We've discussed in the past, China's Li family and its links to Western elites, so there may be cooperation within China and Asia as well. Here, then, we have the makings of Orwell's tripartite, warring world. It is one bound together at the top by conspiratorial elites that know full well the divisions they promote are ersatz; but perpetual war for perpetual peace gives each group tools to militarize and polarize society as they choose. An Orwellian solution indeed.

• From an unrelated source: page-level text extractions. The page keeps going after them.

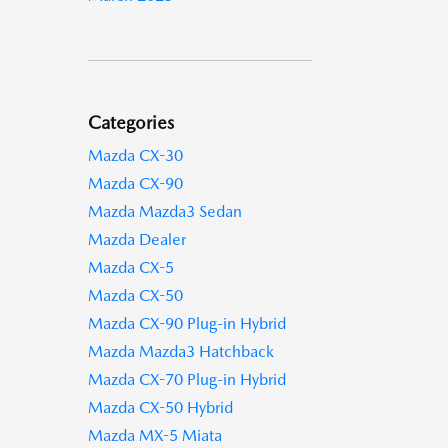
Categories
Mazda CX-30
Mazda CX-90
Mazda Mazda3 Sedan
Mazda Dealer
Mazda CX-5
Mazda CX-50
Mazda CX-90 Plug-in Hybrid
Mazda Mazda3 Hatchback
Mazda CX-70 Plug-in Hybrid
Mazda CX-50 Hybrid
Mazda MX-5 Miata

Would it work? Analyzing the potential plans of the Anglosphere (and Islamic and Asian elites) does not mean endorsing the utility of what these power groups have in mind. In the era of the Internet, people are far more aware of their personal manipulations than in the past and therefore less likely to be as easily animated. Additionally, it is hard to conduct low intensity warfare in an era of such powerful weaponry.

After Thoughts

The speculation we have offered above, of the attempted creation of a tripartite, warring world – Orwell's vision as proposed in "1984" – certainly seems worth examining. A "long war" of this sort could eventually resolve itself into the longed-for New World Order as these three regions propel their struggle into exhaustion. From chaos … order. We wouldn't have presented such a scenario earlier this year, but the apparent ambition of Western elites to create color revolutions all over the world has considerably expanded our sense of what they believe is possible – and reasons why they might promote such an ambitious undertaking.